Snowflakes floated down upon the programs as the four-person choir kicked off the service, encouraging those huddled around the wooden cross to join in. As kids played in the snow at their parents’ feet, Pascal welcomed attendees with a nod to the chilly weather and slow start.
“Typically we gather in the dark before the sun rises, but today the Lord had other plans,” he said.
Around 7:20 a.m. the sun started to poke its way through the clouds, shining down on the fresh powder below. A few songs, a prayer and short message later, Pascal closed with the following message, alluding to this year’s intersection of Easter and April Fool’s Day.
“When you show up to God, amazing things will happen in your life,” he said. “On this Easter Sunday be a fool for Christ. It may be the wisest thing you do.”
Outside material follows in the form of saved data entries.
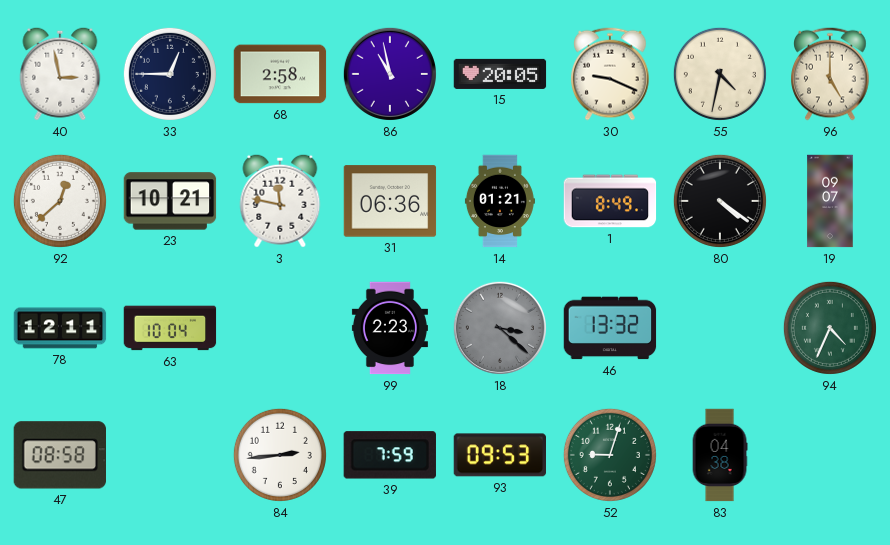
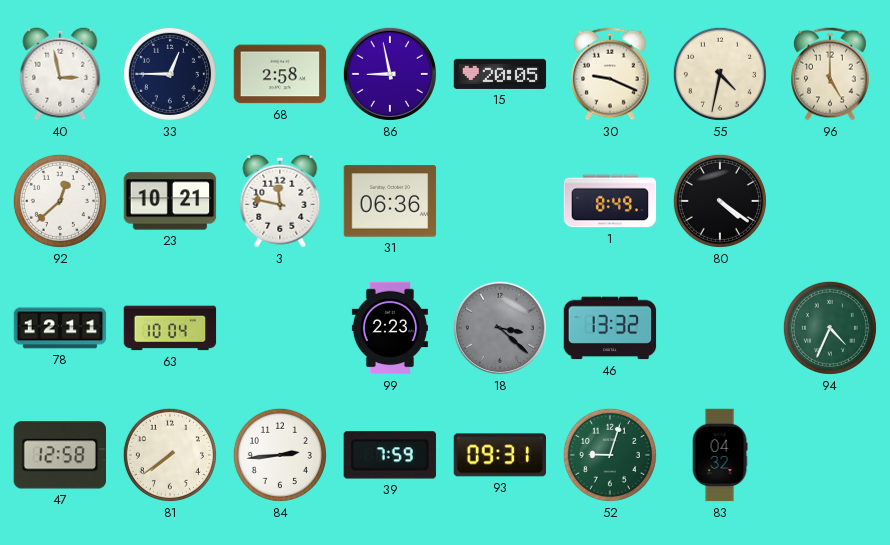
86: 10:58 -> 8:58
14: 01:21 -> none
19: 09:07 -> none
47: 08:58 -> 12:58
81: none -> 7:39
93: 09:53 -> 09:31
83: 04:38 -> 04:32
“It was a lovely message,” said Nan Burton, who was visiting from San Francisco, “and a lovely way to spend a morning with lovely people.”
Burton nodded to Leslie Appleby, a traveler she had met while riding up the mountain. Appleby was visiting from the opposite coast, from Boston.
“It’s just a beautiful way to celebrate Easter, especially today when it’s snowing,” Appleby said.
Bagpiper David Clark played a few pieces for folks as they stood to load the gondola for the descent. While a few locals lamented missing making turns down the fresh powder (the service ended before the mountain opened), Burton said the music was a great ending to the morning.
“And now we have a bagpipe player,” Burton said as she stood in line to head down the mountain. “How great is that?”
Kathy Smith, a parishioner at St. John’s Episcopal Church, said she’s attended half a dozen of the resort’s sunrise services. She remembers a time when they were held at the top of the Aerial Tram — an even chillier Easter experience most years.
But the views from above Teton Village are hard to beat.
“I think it’s very spiritual because the wilderness speaks to us,” she said. “It’s hard not to believe in a higher power when you look out at the mountains.”
And, she admitted, the casual mountain atmosphere is also a selling point of the service.
“We don’t have to dress up,” she said.